自分に憧れてそう言ってもらえるのであれば、たとえそれが社交辞令だとしても、誰でも嬉しいことである。
吾妻が提案したプロジェクトが静かに動き出したときにすでに、咲子はそこまでの青写真を作り出していた。
「藤倉班はどうなんですか?」
ライバルであり仲間である別事業部のことを河野は聞いてくる。
「んー? どうもこうも、あれだけ周りをのみ込むプロジェクトだからねぇ。毎日会議会議会議会議かいぎーッ。寺森の冷徹な声が耳ん中に残っちゃってさぁ。ノートに落書きしてたらペンで殴られましたよ」
咲子はほとんど見えない手の甲の傷を、見て見てと見せてくる。
「見えませんよ、そんな傷。寺森さんのは愛の鞭です」
「いや、憎しみがこもってたね、あれは」
咲子が笑う。彼女が床に広げていた台本にはびっしりと赤いペンで書き込みがしてあった。

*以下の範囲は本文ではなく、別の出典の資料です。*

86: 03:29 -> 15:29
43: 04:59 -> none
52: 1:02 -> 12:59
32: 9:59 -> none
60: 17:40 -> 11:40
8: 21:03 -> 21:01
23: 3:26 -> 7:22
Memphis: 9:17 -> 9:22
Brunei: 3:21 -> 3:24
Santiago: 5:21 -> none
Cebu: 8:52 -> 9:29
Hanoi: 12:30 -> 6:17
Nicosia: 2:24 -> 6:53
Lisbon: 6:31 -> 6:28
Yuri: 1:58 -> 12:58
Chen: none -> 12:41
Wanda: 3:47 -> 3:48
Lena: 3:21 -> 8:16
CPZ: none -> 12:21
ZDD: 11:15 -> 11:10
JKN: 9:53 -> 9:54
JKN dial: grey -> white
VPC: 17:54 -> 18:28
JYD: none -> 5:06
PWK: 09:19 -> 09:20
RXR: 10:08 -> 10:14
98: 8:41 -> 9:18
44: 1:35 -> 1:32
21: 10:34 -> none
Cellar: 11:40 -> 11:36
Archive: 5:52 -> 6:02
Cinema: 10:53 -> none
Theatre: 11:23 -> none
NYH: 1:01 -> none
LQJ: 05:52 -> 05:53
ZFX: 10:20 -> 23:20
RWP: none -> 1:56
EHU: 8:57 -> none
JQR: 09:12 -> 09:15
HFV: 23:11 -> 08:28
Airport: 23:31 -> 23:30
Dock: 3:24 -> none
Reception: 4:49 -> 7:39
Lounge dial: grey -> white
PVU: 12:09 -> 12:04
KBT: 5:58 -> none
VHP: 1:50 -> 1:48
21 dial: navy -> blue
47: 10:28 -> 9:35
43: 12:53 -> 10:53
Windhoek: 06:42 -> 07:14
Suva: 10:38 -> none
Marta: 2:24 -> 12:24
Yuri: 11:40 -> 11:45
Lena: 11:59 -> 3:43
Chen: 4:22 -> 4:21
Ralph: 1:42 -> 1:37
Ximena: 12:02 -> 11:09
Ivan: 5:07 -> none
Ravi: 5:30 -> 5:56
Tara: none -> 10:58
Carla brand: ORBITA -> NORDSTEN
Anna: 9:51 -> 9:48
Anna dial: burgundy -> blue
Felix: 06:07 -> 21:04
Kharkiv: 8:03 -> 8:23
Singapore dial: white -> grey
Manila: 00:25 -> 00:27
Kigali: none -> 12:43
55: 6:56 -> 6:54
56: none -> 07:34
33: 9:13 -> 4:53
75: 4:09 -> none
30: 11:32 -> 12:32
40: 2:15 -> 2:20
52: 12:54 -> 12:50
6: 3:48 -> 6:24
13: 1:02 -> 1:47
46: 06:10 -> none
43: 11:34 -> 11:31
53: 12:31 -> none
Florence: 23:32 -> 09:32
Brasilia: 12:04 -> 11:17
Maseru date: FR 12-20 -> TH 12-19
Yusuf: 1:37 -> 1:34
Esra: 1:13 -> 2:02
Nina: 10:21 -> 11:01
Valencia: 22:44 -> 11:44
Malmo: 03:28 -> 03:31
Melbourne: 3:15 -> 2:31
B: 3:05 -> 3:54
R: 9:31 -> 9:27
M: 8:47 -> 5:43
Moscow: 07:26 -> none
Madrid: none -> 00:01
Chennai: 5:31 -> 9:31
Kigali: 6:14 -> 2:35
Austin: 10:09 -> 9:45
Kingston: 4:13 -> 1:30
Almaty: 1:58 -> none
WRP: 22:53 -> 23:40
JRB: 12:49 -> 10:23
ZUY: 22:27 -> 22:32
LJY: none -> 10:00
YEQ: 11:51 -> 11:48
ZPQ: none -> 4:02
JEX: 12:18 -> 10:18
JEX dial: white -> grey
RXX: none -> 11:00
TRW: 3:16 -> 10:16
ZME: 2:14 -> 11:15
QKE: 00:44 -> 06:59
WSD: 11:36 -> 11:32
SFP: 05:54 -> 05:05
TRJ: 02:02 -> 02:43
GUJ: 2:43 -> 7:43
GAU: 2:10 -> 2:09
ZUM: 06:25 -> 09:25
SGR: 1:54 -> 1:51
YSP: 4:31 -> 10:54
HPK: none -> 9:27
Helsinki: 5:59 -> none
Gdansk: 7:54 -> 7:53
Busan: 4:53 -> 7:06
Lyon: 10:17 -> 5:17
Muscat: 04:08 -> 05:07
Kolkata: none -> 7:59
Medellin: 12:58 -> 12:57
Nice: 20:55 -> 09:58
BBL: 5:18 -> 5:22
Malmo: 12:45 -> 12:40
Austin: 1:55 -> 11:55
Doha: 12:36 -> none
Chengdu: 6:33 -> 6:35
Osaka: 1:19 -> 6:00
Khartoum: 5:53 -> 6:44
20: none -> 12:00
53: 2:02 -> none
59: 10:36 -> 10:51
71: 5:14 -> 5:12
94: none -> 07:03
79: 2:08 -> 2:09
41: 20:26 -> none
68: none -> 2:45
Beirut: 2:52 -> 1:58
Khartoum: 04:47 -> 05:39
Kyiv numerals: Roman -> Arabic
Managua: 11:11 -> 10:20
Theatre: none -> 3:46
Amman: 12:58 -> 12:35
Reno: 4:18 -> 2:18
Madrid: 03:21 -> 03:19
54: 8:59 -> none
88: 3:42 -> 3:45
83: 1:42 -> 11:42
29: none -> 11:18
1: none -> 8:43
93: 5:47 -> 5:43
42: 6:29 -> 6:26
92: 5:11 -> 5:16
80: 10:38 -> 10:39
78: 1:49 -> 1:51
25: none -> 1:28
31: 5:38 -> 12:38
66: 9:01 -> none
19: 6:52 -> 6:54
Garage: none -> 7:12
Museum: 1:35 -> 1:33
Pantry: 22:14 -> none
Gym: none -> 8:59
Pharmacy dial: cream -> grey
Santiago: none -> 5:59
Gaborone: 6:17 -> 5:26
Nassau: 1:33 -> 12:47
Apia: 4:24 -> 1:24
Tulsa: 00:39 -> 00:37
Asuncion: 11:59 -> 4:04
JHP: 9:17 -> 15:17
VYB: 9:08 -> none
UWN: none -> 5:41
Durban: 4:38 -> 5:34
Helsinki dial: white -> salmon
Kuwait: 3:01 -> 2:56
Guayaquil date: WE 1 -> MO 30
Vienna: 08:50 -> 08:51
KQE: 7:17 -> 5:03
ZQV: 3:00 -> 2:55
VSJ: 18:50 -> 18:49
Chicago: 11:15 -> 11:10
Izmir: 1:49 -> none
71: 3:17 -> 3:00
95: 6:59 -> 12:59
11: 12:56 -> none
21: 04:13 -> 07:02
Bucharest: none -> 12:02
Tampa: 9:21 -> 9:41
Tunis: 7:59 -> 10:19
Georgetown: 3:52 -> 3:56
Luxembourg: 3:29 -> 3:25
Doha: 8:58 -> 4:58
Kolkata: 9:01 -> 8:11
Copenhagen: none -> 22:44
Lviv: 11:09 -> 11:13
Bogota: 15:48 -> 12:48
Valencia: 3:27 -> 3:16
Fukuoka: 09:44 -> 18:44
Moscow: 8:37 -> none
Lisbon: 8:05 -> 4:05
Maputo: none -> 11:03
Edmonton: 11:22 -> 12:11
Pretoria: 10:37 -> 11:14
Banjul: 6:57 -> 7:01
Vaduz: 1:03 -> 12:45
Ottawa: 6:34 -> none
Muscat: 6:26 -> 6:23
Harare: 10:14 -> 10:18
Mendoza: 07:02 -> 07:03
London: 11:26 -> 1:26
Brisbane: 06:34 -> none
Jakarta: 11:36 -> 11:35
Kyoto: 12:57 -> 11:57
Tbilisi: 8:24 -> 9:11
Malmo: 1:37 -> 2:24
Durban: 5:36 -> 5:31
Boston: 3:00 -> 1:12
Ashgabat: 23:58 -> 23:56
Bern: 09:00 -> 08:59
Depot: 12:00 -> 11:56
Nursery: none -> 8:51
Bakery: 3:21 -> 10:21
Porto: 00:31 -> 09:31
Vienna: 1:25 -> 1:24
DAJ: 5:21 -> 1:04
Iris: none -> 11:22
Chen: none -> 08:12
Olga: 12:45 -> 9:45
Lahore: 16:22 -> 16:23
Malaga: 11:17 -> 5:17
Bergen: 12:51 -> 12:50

演出プランなのか手直しのためのチェックなのかわからないが、それを見て河野は感嘆の息をつく。自分はまだまだそこまでの努力には達していない。
稽古中にあれだけの言葉を吐く原動力は、この努力にあるとみんな知っている。
どれだけふざけていても、咲子が許されるのはトップに立つ主宰者だということ以前に、それなりの努力を咲子が影ながらしていることを誰もが知っているからだ。
「どん感じですか? 咲子さんのことだから着々と準備できてるんでしょう? 稽古開始まで1ヶ月きりましたしね」
それが、と咲子はうんざりとして言った。
「最悪。サイアクですよー。創立以来久々に見る最悪加減だわ。人間関係で言ったら創立以来初めてかもー…」
大したことない事のように咲子はべろーんと舌を出して肩をすくめて見せた。
またまた、と河野は言おうとしてその言葉をやめた。
咲子は俯き加減に、考え込んでいる。

稽古場でのこんな咲子の顔を、河野は初めて見た気がした。